I received a copy of Unexpected Gifts free from Howard Books for the purpose of this review. The opinions expressed here are my own.
Unexpected Gifts is a book about community, both the gifts of it and the struggles that come with living in community. Through the book, Heuertz,, who works for Word Made Flesh, tackles topics such as unexpected communities (a bar), faith and doubt in community, burnout, sabbatical, diverse friendships, chemistry between people, betrayal, grief, and so much more.
Using examples from places he has lived and people with whom he has worked, Huertz gets the reader to wonder "What is my community?" "How do I relate to people in my community?" "Can I do better in my community?" He speaks of his own struggles and mistakes he has made in community.

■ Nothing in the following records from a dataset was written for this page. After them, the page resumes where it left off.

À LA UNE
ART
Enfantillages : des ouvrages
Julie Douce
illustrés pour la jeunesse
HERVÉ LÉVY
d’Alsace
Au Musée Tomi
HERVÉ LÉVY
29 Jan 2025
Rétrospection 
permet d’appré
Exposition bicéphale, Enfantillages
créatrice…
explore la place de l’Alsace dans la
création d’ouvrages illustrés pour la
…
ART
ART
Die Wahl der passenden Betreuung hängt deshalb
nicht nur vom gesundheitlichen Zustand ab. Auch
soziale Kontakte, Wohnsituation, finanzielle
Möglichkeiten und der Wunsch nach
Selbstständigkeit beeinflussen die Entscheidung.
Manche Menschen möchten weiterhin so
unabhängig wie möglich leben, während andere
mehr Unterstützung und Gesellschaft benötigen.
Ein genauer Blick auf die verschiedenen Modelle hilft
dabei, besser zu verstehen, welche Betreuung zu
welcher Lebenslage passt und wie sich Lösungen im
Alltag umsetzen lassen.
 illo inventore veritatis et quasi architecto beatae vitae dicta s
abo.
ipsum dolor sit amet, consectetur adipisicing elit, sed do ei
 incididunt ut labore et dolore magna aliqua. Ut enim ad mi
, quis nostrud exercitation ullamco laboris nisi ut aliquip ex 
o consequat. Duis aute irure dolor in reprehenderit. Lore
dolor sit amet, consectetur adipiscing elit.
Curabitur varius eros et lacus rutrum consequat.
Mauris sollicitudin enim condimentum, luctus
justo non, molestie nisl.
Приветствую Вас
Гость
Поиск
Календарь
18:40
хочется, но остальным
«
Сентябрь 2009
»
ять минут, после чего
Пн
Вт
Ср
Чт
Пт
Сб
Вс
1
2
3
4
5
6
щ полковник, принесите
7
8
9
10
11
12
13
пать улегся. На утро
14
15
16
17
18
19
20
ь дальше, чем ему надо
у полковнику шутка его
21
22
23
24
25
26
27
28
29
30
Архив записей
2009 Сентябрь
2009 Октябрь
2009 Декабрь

Some of the most powerful image in the book come from his stories of time in India. He tackles this as early as chapter two, in which
he writes about doubt that comes through some of the questions people he has known have asked, yet he has never had to, such as "How long can my baby live without milk?" "Where will I sleep tonight? Can I find a place where I won't be raped again?" "Does anyone know I am in this brothel chained to this bed?" He writes of a woman named Sophia, who was raped while her husband was forced to watch and then he was killed, and her three month old daughter's arm was cut off with a machete. Heuertz explains that these fellow humans who suffer are still our community, that we are all parts of the one body. But instead of recognizing that, we are divided, and we do not suffer with our fellow members.
Another difficult lesson Heuertz teaches is love despite betrayal of community or relationship. "Our response to betrayal," he writes, "can be a powerful force, setting our life trajectories toward grace or bitterness" (page 109). While we will all be betrayed, he encourages us to look to Jesus: "Christ's fidelity in loving Judas in the midst of betrayal is the sign of faithfulness and the standard to follow" (page 117).
Too often, in our culture of going to church every Sunday and speaking the right kind of Christian language and expressing the right beliefs, we are so caught up in what we believe that we forget that we actually have to practice it. In our church communities, do we have deep friendships? Outside of our churches, do we connect with others who are different? How do we really react when we are faced with the lessons we hear in sermons? If these are questions you have wondered, or are now thinking for the first time, I'd encourage you to read this book. If you are looking for ways to improve your community, to have a healthier one (no matter the size), I'd encourage you to read this book. You will not be disappointed.
One downside to the book was that Heuertz talks about his current community, but it is not until page 144 where he explains what/who that community is (I will concede it's possible it was mentioned earlier but in my eagerness to read I may have missed it). There were also a couple of other times I thought the writing wasn't clear, and some things that I would have liked to have had more explanation of, but they were minor.